In order to make predictions about something you need to have clear outcomes and this does not appear to be the case within the psychoanalytic model. How could say for definite that an event in a dream was wish fulfilment rather than a fear of something. Freud does appear to make some kind of prediction within his ideas of the psychosexual stages, developing the idea that if something went wrong at any particular stage then it could lead to fixation later in life. He doesn’t however; make any clear cut predictions about these fixations.

He believed that only by becoming aware of the fixation and the reasons behind it could alterations be made, therefore making this a treatment which could only be used later in life. So is psychoanalysis pretty useless at preventing or foreseeing any problems in adulthood. I am reminded of a book written by Jeffrey Masson, in which he examines one of Freud’s case studies named ‘Dora’. ‘Dora’ is a young woman and is the daughter of a rich, Viennese industrialist whom after appearing to seem depressed and withdrawn was sent to Freud by her parents who sought to cure this depression. Dora’ had had a sexual advance made toward her by a family friend, with whose wife her father was having an affair. This made her feel as though there had been an unspoken bargaining between this gentleman and her father. Freud however; thought he had unearthed a deep sexual desire for her father; ‘Dora’ was outraged by Freud’s insinuations at her reasons for her attitude toward her parents. She did eventually benefit from psychotherapy with Freud but not in the way in which either her father or Freud agreed with.

She confronted her parents with her perception of the situation. If Freud had seen this girl at a young age, and spoken to her at length would he have reached the same prognosis? Would he have thought her then a child with a deep desire for her father’s affection? It is questionable as most children want to be loved and accepted by their parents. If Freud had examined ‘Dora’ as a child would he have been able to come to the same conclusions about her, or any of his other patients, so much happens from childhood to adulthood it is difficult to isolate where the problem started.

Masson writes that Freud became disenchanted with ‘Dora’ after she would not accept his ideas regarding her situation. This show’s that he could have been wrong. It is also presumptuous of Freud to tell his patient how she perceives her emotions. To summarise, Freud was unable to predict any problems later in life. Firstly, he did not study children, which he would have to have done in order to have any conclusive evidence to support his theories.

He did not, nor it seems could not carry out any experiments in order to prove his theories whether this be due to ethical reasons or simply because he couldn’t. Freud’s studies were also collated amongst a relatively small society of people in the Western world and cannot necessarily apply to people outside of Vienna during that period. Therefore his theories were not valid in predicting future behaviour. However, Freud does not claim to be able to make predictions. Instead he looked at psychology in a philosophical manner, asking questions which may not have direct answers.

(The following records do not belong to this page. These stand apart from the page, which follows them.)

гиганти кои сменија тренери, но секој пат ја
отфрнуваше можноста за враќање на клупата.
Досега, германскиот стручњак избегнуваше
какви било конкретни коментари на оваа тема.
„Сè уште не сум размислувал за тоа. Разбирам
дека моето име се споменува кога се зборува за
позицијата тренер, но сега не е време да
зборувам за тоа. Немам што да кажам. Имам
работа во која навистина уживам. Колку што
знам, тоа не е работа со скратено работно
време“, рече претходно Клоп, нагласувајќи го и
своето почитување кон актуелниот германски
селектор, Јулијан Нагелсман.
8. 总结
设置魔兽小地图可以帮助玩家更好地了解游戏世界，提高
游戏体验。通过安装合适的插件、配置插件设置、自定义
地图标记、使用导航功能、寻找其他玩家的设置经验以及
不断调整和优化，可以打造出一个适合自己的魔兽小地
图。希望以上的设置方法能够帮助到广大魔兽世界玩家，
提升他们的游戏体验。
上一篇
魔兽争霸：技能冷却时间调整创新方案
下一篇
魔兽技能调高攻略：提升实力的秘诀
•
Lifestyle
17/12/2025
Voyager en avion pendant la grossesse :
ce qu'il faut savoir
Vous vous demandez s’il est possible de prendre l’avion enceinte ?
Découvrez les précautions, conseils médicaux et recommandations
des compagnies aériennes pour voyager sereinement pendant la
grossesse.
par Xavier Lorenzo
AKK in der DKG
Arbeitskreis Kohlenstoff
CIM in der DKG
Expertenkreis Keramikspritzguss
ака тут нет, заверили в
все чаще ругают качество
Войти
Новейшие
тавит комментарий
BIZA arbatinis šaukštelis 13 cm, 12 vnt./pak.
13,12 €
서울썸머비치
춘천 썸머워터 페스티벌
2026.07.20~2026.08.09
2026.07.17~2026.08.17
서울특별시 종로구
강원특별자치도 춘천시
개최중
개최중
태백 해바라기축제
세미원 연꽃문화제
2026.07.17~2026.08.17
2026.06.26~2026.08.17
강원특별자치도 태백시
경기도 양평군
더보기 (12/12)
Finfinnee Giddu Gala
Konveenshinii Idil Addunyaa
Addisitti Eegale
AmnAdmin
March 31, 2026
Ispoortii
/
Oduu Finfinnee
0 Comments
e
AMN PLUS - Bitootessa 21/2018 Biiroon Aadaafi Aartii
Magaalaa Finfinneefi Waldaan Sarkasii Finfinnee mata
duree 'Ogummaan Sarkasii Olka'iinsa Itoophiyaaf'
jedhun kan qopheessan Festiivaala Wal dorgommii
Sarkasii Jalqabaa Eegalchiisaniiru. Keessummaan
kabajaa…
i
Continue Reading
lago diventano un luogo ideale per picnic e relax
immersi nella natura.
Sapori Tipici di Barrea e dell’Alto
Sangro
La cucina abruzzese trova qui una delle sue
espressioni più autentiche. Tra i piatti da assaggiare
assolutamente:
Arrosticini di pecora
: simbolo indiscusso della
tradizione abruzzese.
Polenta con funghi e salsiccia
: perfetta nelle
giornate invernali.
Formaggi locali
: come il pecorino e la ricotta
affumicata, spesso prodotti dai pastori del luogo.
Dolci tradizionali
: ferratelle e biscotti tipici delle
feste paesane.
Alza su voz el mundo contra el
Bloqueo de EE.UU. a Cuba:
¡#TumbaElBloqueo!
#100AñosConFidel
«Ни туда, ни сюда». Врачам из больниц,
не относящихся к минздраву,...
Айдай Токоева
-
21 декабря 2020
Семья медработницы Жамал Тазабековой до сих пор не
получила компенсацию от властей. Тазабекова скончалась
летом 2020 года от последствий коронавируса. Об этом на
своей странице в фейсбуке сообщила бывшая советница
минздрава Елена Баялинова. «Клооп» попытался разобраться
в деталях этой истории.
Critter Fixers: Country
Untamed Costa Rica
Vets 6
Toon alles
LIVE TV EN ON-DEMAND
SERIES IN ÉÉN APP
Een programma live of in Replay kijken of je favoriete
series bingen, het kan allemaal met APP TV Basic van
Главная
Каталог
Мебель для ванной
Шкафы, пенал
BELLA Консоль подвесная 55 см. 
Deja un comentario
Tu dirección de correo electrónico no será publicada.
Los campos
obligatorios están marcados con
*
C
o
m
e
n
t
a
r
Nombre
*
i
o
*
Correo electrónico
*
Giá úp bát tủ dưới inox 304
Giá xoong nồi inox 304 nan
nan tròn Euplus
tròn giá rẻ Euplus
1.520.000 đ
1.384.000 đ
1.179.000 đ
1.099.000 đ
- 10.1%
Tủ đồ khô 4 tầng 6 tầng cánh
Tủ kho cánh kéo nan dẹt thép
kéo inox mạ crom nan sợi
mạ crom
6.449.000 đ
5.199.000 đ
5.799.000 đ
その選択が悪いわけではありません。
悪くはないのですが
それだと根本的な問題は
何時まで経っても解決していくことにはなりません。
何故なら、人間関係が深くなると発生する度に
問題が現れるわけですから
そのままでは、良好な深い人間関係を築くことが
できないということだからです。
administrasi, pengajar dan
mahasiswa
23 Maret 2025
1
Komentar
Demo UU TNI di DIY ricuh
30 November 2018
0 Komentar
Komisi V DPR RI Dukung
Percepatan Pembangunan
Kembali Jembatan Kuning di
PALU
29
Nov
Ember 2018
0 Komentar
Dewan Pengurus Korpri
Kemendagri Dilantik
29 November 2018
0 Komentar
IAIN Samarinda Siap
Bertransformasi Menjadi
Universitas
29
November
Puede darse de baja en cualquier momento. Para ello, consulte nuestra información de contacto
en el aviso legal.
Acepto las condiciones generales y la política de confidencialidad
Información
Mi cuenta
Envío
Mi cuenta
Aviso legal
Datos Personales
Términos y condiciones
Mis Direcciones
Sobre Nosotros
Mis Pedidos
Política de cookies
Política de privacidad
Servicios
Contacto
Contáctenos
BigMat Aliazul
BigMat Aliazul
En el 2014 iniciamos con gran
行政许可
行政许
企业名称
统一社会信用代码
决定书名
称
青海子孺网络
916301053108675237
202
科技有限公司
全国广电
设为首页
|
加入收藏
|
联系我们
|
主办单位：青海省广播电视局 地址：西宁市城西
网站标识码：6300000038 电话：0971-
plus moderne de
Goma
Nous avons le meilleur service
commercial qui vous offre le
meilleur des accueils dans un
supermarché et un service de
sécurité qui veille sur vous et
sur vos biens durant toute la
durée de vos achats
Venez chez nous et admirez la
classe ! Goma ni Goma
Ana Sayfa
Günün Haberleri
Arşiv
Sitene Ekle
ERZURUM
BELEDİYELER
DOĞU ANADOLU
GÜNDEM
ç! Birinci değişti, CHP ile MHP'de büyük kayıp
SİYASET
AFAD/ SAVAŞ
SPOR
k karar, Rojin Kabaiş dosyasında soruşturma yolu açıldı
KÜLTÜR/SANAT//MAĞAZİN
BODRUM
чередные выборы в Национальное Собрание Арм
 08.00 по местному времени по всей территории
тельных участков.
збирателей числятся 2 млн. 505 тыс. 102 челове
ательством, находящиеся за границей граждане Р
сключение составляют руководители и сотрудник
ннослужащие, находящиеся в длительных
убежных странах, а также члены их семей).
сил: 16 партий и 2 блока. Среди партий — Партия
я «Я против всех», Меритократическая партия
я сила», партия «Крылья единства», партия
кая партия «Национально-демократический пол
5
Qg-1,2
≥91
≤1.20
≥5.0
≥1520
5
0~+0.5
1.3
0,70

In a world so obsessed with science and religion wherein outcomes were explicitly stated, this was quite brave of him. Considering that his ideas are still currently taught and used within Psychology worldwide, this must show that they are effective in some manner. His ideas on defence mechanisms and the id, ego and superego seem to be enduring of time and would be valid in one form or another nowadays. So, although Freud could not make conclusive predictions about people, his ideas are useful today and will go on to be for some time to come.